Your monthly annuity distributions are based on the amount of money you’ve invested in the annuity and the length of your payment period. Annuities come in a few different varieties.
Fixed vs. Variable Annuity
With a fixed annuity you receive a fixed monthly payment from your annuity. Your insurance company chooses your annuity investments and promises you a fixed-interest rate at which your annuity will grow.
On the other hand your payments will vary with a variable annuity based on the underlying investments. The rate of return on a variable annuity will vary based on the investments you’ve chosen. Your annuity’s value will depend on how your investments perform. The investment choices provided in variable annuities allow you to invest in sub accounts, which are similar to mutual fund accounts, but are held within the annuity.
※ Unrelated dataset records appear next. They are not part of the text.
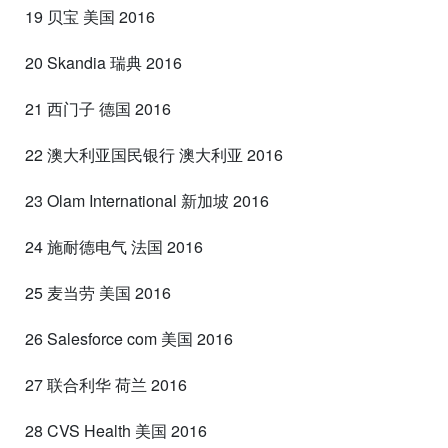
19 贝宝 美国 2016
20 Skandia 瑞典 2016
21 西门子 德国 2016
22 澳大利亚国民银行 澳大利亚 2016
23 Olam International 新加坡 2016
24 施耐德电气 法国 2016
25 麦当劳 美国 2016
26 Salesforce com 美国 2016
27 联合利华 荷兰 2016
28 CVS Health 美国 2016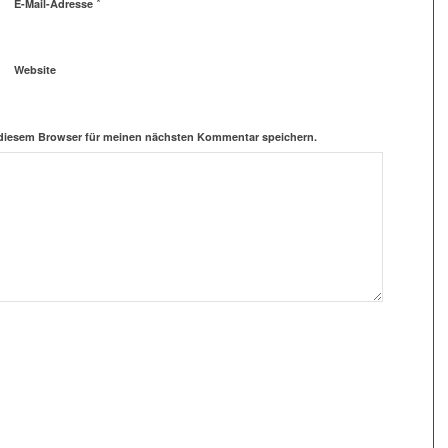
*
E-Mail-Adresse
Website
 diesem Browser für meinen nächsten Kommentar speichern.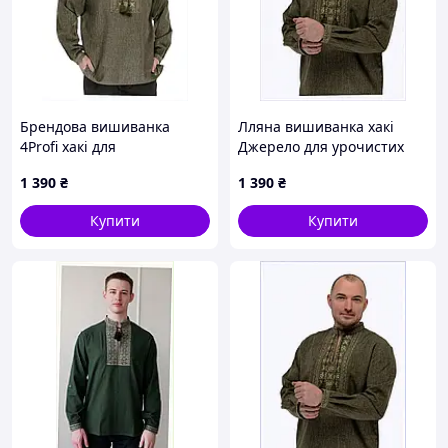
Брендова вишиванка
Лляна вишиванка хакі
4Profi хакі для
Джерело для урочистих
патріотичного образу,
подій X8613903B
1 390
₴
1 390
₴
86C13905M
Купити
Купити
Deferred vs. Immediate Annuity
You can decide whether you want to start receiving annuity payments immediately – an immediate annuity – or you can wait a few years to receive payments by choosing a deferred annuity.
You might choose an immediate annuity if you’re in retirement and you want to start receiving your annuity payments sooner rather than later. On other hand, if you’re not ready for retirement or you want to give your investment a chance to grow for a few years, you might choose a deferred annuity.
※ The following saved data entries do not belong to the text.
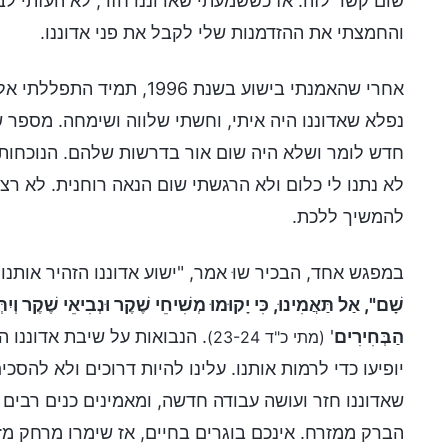
שום קשר לזה. אז כששמעתי שאדוננו חזר, לא העזתי לב
והחמצתי את ההזדמנות שלי לקבל את פני אדוננו.
אחרי שהאמנתי בישוע בשנת 6
נפלא שאדוננו היה איתי, וחשתי שלווה ושימחה. מספר 
חדש לומר ושלא היה שום אור בדרשות שלהם. הנוכחות 
לא נתנו לי כלום ולא הרגשתי שום הנאה רוחנית. לא ר
להמשיך ללכת.
במפגש אחד, הבכיר שוּ אמר, "ישוע אדוננו הזהיר אותנו: 
שָׁם", אַל תַּאֲמִינוּ, כִּי יָקוּמוּ מְשִׁיחֵי שֶׁקֶר וּנְבִיאֵי שֶׁקֶר וְ
הַבְּחִירִים
'
. הנבואות על שיבת אדוננו 
(מתי כ"ד 23-24)
יופיעו כדי לרמות אותנו. עלינו להיות דרוכים ולא להס
שאדוננו חזר ועושה עבודה חדשה, ומאמינים כנים רבים מ
הברק ממזרח. אינכם בוגרים בחיים, אז שימרו מרחק מז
Tax Benefits of an Annuity
The money you contribute to an annuity has already been taxed, so you won’t pay any additional taxes on your contributions once you start receiving payments. Your earnings are tax-deferred and will be taxed when your payments begin. Gains are taxed as regular income, while annuitization is treated favorably, as it’s considered a return of premium.
There is no annual contribution limit for an annuity, so you can invest as much cash as you can afford and immediately defer it from tax. Unlike 401(k)s and IRAs, there are no tax breaks for contributing money to an annuity, though there are less restrictions.
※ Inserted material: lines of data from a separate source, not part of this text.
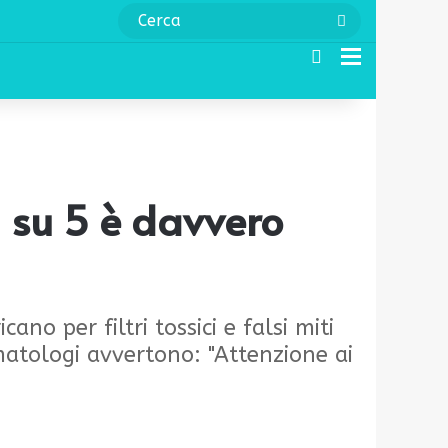
Cerca
Cerca
Menu
1 su 5 è davvero
no per filtri tossici e falsi miti
rmatologi avvertono: "Attenzione ai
You may find fees associated with your annuity account. This is especially true when it comes to variable annuities. Common variable annuity fees include administrative fees, mortality and expense risk charges, underlying sub account expenses, and charges for other features like special riders. You can compare multiple variable annuity product fees by reading each prospectus carefully.
If you decide to take money out of your annuity within the first few years of opening it, you may be subject to surrender charges. These often start at out around 7% and decrease each year until it zeroes out. This allows the advisor to get paid without charging an up front commission. There are variable annuity products available that are liquid, in that they have no surrender charges. These often come with higher operating expenses. Though these products come with higher costs they do have some advantages, Check with your advisor to see if they are right for your unique situation.
All annuity products do have withdrawal restrictions. You’ll be charged a 10% early withdrawal fee if you take money out of an annuity before you reach age 59 ½, so plan accordingly.
Receiving Annuity Payments
You can choose several options for how you receive your annuity payments.
You can opt for lifetime payments where you receive fixed or variable annuity payments during your lifetime. Your payments are based on your total investment and your life expectancy. With lifetime payments, you won’t have any survivor benefit, so your heirs won’t receive anything from your annuity at your time of death. The advantage to this is that you’ll receive maximum income that can never be outlived.
With a period certain annuity, you receive guaranteed payments over a certain period of time. You name a beneficiary who will continue receiving annuity payments if you pass away before the guaranteed period ends.
A life with period certain annuity allows you to receive guaranteed payments for a certain period of time and will continue to pay your beneficiary if you pass away within a certain period of time called the certain phase.
Finally, with a joint and survivor annuity, your beneficiary can receive payments for the rest of his or her life even after you die.
You can choose to withdraw the balance of your annuity, but be careful, if you make the withdrawal before you turn 59 ½ you’ll face a 10% early withdrawal penalty. You might also face a surrender charge if your annuity is still in its surrender period.